I ran into the same problem, but found a different solution.  I removed the /etc/resolv.conf softlink, and restarted the net with

/etc/init.d/net.eth0 restart.  Then I merged openresolv and restarted the net again.

/Jakob

----------

## javeree

I did

emerge -C resolvconf-gentoo && emerge openresolv

The emerge went painless, etc-update said no updates were needed.

My next reboot failed in a rather unobvious way: 'could not start bootmisc because some boot services refused to start' or something along that line.
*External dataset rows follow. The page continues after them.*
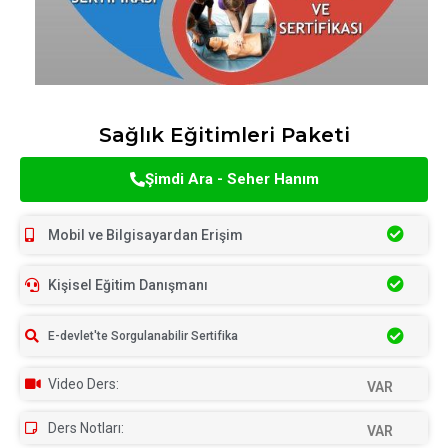
Sağlık Eğitimleri Paketi
Şimdi Ara - Seher Hanım
Mobil ve Bilgisayardan Erişim
Kişisel Eğitim Danışmanı
E-devlet'te Sorgulanabilir Sertifika
Video Ders:
VAR
Ders Notları:
VAR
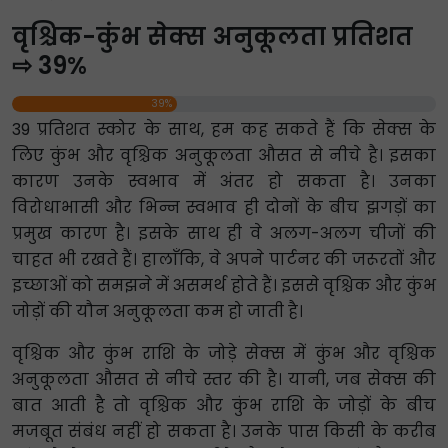
वृश्चिक-कुंभ सेक्स अनुकूलता प्रतिशत
⇨ 39%
39%
39 प्रतिशत स्कोर के साथ, हम कह सकते हैं कि सेक्स के
लिए कुंभ और वृश्चिक अनुकूलता औसत से नीचे है। इसका
कारण उनके स्वभाव में अंतर हो सकता है। उनका
विरोधाभासी और भिन्न स्वभाव ही दोनों के बीच झगड़ों का
प्रमुख कारण है। इसके साथ ही वे अलग-अलग चीजों की
चाहत भी रखते हैं। हालाँकि, वे अपने पार्टनर की जरूरतों और
इच्छाओं को समझने में असमर्थ होते हैं। इससे वृश्चिक और कुंभ
जोड़ों की यौन अनुकूलता कम हो जाती है।
वृश्चिक और कुंभ राशि के जोड़े सेक्स में कुंभ और वृश्चिक
अनुकूलता औसत से नीचे स्तर की है। यानी, जब सेक्स की
बात आती है तो वृश्चिक और कुंभ राशि के जोड़ों के बीच
मजबूत संबंध नहीं हो सकता है। उनके पास किसी के करीब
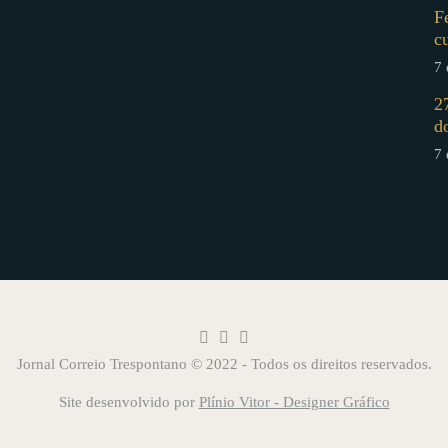
F
c
7 
2
d
7 
Jornal Correio Trespontano © 2022 - Todos os direitos reservados.
Site desenvolvido por
Plínio Vitor - Designer Gráfico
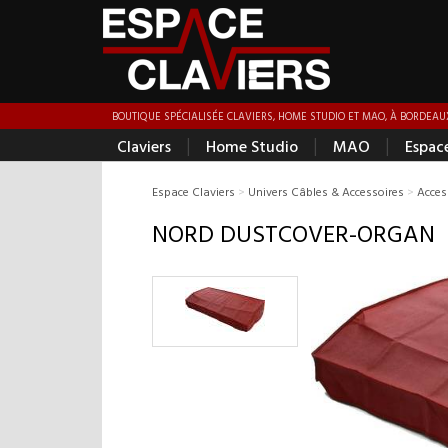
BOUTIQUE SPÉCIALISÉE CLAVIERS, HOME STUDIO ET MAO, À BORDEAUX
|
|
|
Claviers
Home Studio
MAO
Espac
Espace Claviers
>
Univers Câbles & Accessoires
>
Acces
NORD DUSTCOVER-ORGAN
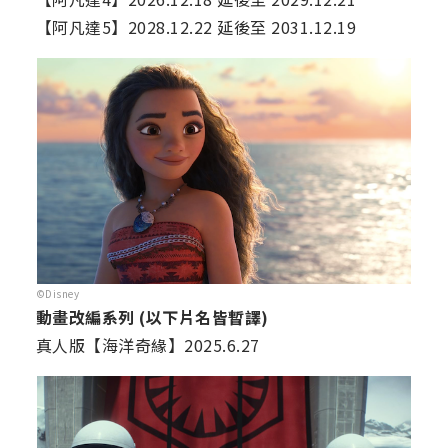
【阿凡達5】2028.12.22 延後至 2031.12.19
©Disney
動畫改編系列 (以下片名皆暫譯)
真人版【海洋奇緣】2025.6.27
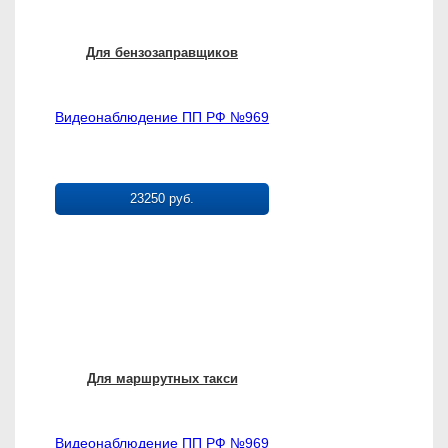
Для бензозаправщиков
Видеонаблюдение ПП РФ №969
23250 руб.
Для маршрутных такси
Видеонаблюдение ПП РФ №969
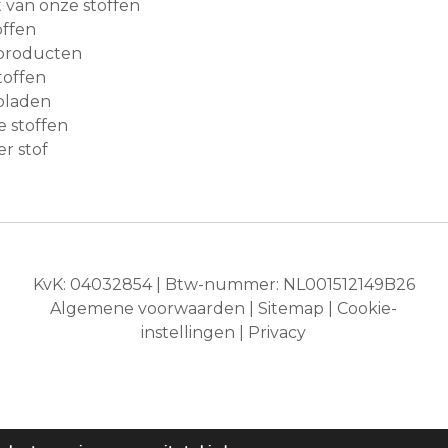
van onze stoffen
ffen
producten
toffen
bladen
e stoffen
r stof
KvK: 04032854 | Btw-nummer: NL001512149B26
Algemene voorwaarden
|
Sitemap
|
Cookie-
instellingen
|
Privacy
I had to read through the source of bootmisc to find the reason:

/etc/resolv.conf was a symbolic link into /var that had disappeared. Yes, I had created that link myself when installing resolvconf-gentoo

rm /etc/resolv.conf and rebooting solved it all.

Hope this 'upgrade guide/experience'  helps someone

----------

## Frank99

I´ve run into the same "trap".

And had then the same problem as javeree, that the System didn´t boot anymore.

The reason was an dead symlink /etc/resolv.conf that pointed to /etc/resolvconf/run/resolv.conf .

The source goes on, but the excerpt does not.